(What you should do) Reprint the entries without altering anything.

··········

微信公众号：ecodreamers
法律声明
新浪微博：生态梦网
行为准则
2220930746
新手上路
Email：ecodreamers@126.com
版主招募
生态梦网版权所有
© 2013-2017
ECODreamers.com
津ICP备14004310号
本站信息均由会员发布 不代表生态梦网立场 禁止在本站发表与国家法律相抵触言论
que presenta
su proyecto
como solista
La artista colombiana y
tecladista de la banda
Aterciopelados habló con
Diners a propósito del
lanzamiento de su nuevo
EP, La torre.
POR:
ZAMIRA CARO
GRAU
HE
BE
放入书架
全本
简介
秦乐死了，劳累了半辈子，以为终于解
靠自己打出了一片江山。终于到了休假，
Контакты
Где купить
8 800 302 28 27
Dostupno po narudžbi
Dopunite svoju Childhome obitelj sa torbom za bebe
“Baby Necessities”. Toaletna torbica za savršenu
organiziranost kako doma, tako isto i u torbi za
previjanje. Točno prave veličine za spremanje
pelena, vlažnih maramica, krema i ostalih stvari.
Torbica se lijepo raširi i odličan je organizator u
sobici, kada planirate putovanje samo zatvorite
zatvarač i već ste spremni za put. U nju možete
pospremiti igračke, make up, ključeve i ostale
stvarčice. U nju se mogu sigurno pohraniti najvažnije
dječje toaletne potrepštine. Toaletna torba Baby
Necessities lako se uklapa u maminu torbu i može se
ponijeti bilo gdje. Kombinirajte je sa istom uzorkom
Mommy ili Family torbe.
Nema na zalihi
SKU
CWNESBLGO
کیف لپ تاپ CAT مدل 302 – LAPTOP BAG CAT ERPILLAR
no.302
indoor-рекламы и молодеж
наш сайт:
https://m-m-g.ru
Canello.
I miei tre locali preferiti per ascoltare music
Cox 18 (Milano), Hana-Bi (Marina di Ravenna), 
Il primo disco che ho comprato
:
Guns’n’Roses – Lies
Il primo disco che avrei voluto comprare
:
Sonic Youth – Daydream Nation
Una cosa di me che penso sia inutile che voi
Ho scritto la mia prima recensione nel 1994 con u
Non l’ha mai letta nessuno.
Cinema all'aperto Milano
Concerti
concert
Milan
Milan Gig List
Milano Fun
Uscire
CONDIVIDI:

··········

(Answer section)
微信公众号：ecodreamers
法律声明
新浪微博：生态梦网
行为准则
2220930746
新手上路
Email：ecodreamers@126.com
版主招募
生态梦网版权所有
© 2013-2017
ECODreamers.com
津ICP备14004310号
本站信息均由会员发布 不代表生态梦网立场 禁止在本站发表与国家法律相抵触言论
que presenta
su proyecto
como solista
La artista colombiana y
tecladista de la banda
Aterciopelados habló con
Diners a propósito del
lanzamiento de su nuevo
EP, La torre.
POR:
ZAMIRA CARO
GRAU
HE
BE
放入书架
全本
简介
秦乐死了，劳累了半辈子，以为终于解
靠自己打出了一片江山。终于到了休假，
Контакты
Где купить
8 800 302 28 27
Dostupno po narudžbi
Dopunite svoju Childhome obitelj sa torbom za bebe
“Baby Necessities”. Toaletna torbica za savršenu
organiziranost kako doma, tako isto i u torbi za
previjanje. Točno prave veličine za spremanje
pelena, vlažnih maramica, krema i ostalih stvari.
Torbica se lijepo raširi i odličan je organizator u
sobici, kada planirate putovanje samo zatvorite
zatvarač i već ste spremni za put. U nju možete
pospremiti igračke, make up, ključeve i ostale
stvarčice. U nju se mogu sigurno pohraniti najvažnije
dječje toaletne potrepštine. Toaletna torba Baby
Necessities lako se uklapa u maminu torbu i može se
ponijeti bilo gdje. Kombinirajte je sa istom uzorkom
Mommy ili Family torbe.
Nema na zalihi
SKU
CWNESBLGO
کیف لپ تاپ CAT مدل 302 – LAPTOP BAG CAT ERPILLAR
no.302
indoor-рекламы и молодеж
наш сайт:
https://m-m-g.ru
Canello.
I miei tre locali preferiti per ascoltare music
Cox 18 (Milano), Hana-Bi (Marina di Ravenna), 
Il primo disco che ho comprato
:
Guns’n’Roses – Lies
Il primo disco che avrei voluto comprare
:
Sonic Youth – Daydream Nation
Una cosa di me che penso sia inutile che voi
Ho scritto la mia prima recensione nel 1994 con u
Non l’ha mai letta nessuno.
Cinema all'aperto Milano
Concerti
concert
Milan
Milan Gig List
Milano Fun
Uscire
CONDIVIDI:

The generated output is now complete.